Modern legal chatbots and AI assistants promise a revolution, understanding questions asked in natural language . However, every inquiry describing a client’s facts sent to an external AI cloud is a potential risk of violating RODO and professional secrecy. The foundation here is the Compliance/GRC Suite, which helps design this process in an auditable and secure way.
Shortcuts
- What is traditional legal research and what are its limitations?
- How can AI speed up the search for rulings and regulations?
- How is AI different from a traditional legal search engine?
- Can AI tools analyze hundreds of judgments simultaneously?
- Will AI provide the correct answer to the legal question?
- How do lawyers use AI in research in practice?
- What are some examples of AI tools for legal research?
- Will AI understand legal language and specialized concepts?
- Does the use of AI in research reduce the risk of overlooking relevant sources?
- How does AI in research affect the quality of legal opinions and advice?
What is traditional legal research and what are its limitations?

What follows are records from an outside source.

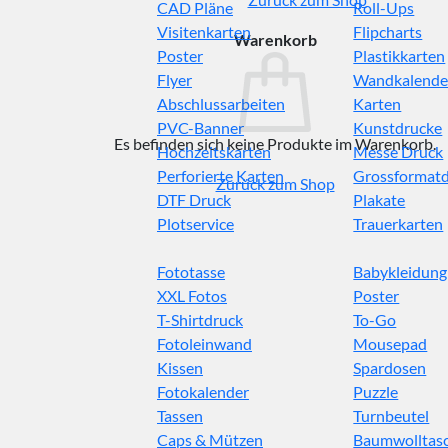
CAD Pläne
Roll-Ups
Visitenkarten
Flipcharts
Warenkorb
Poster
Plastikkarten
Flyer
Wandkalende
Abschlussarbeiten
Karten
PVC-Banner
Kunstdrucke
Es befinden sich keine Produkte im Warenkorb.
Hochzeitskarten
Messe Druck
Perforierte Karten
Grossformat
Zurück zum Shop
DTF Druck
Plakate
Plotservice
Trauerkarten
Fototasse
Babykleidung
XXL Fotos
Poster
T-Shirtdruck
To-Go
Fotoleinwand
Mousepad
Kissen
Spardosen
Fotokalender
Puzzle
Tassen
Turnbeutel
Caps & Mützen
Baumwolltas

Legal research - that is, searching and analyzing regulations, case law and legal literature - is the daily bread of every law firm. Traditionally, it involves formulating queries and digging through sources: codes, commentaries, case law databases. Lawyers had to spend long hours over a book collection or in an electronic legal database, typing successive passwords, filtering results, reading judgments in search of a similar case. It’s an occupation that requires patience and experience - knowing where to look and how to formulate a query to find what you need. The limitations? First, time. In an urgent case, searching all potentially relevant sources is difficult, so that an important judgment or regulation may be overlooked. Second, fragmentation of results - traditional search engines rely on keywords, so if you don’t hit perfectly with a keyword, relevant results may not appear. Third, timeliness and scope - the law is dynamic, and there are many sources (not only national laws, but also EU, international, local laws). It is difficult for a person to be sure that he has covered everything. Research can consume a lot of energy, and still leave some anxiety: “are you sure I haven’t missed anything?”. Under such conditions, the need for more efficient methods arises - and this is where AI steps in, promising to speed up and deepen the process of finding information.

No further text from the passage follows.